Arriving in town, we were hot, tired, thirsty and hungry.  We staggered over to a nameless barbecue stand that’s near the old commercial docks.  It looks like hell, but always smells good.  Plus, many of the taxi drivers seem to get lunch from there.  How bad could it be?  We placed our order and I ran across the street to Cap’s, one of the local dive bars, to procure beer.  2 minutes later, I was back across the street procuring more beer.  I was also offered the chance to buy weed form a dude with a very impressive pile of hair on his head.  Politely refusing, I went back to lunch.  Naturally, our order was messed up.  But, it hardly mattered.  We had ribs and chicken and it was unbelievably good.  We chatted with the 2 women who work there and had a nice time.  I should have taken a picture of this place because it looked like a dump.  But, as is always the case, if the locals eat somewhere, it’s bound to be good.  The ribs and chicken were cooked to perfection and the sauce was delicious.  Since we were about to become one with our chairs, we headed out.  We ran into St John Spice again for some seasonings and sauces and headed up the hill to the house. 

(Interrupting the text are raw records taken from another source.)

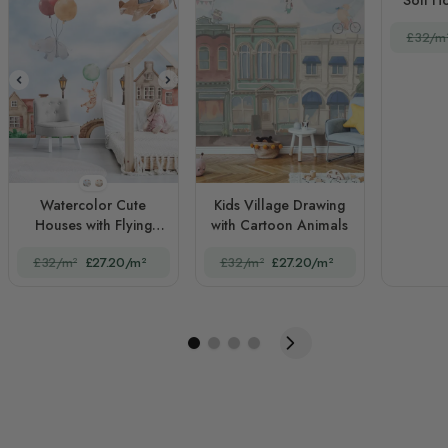
£32/m
STYLE1
STYLE2
Watercolor Cute
Kids Village Drawing
Houses with Flying
with Cartoon Animals
Animals for Kids
£32/m²
£27.20/m²
£32/m²
£27.20/m²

Upon arrival, I think we both flopped into the pool with our clothes on.  It was too hot to do anything else.  The rest of the day was spent lazing at the pool.  I was in no rush to go back out to a beach and ChurchBomber and MerlotMan didn’t seem to mind.  At some point, we went back to town for the obligatory Caribs and Conch Fritters at JJ’s.  We wandered town for a little while and went back to the house.  I grilled up some pork chops and we ate in the stifling heat of the house. 


After dinner, it was still hot, so we just sat around playing cards.  I busted out the headache helmet again and was sternly mocked.  You may have seen pictures of the headache helmet.  I’m not wearing a turban or a diaper on my head.  It’s a bandanna with an ice pack wrapped into it.  Mock it if you must, but it kept me somewhat cool.  We all turned in at about 9:00.  It was just too damn hot to stay out in the living room.  We were praying for rain or a breeze to lift some of the oppressiveness out of the air.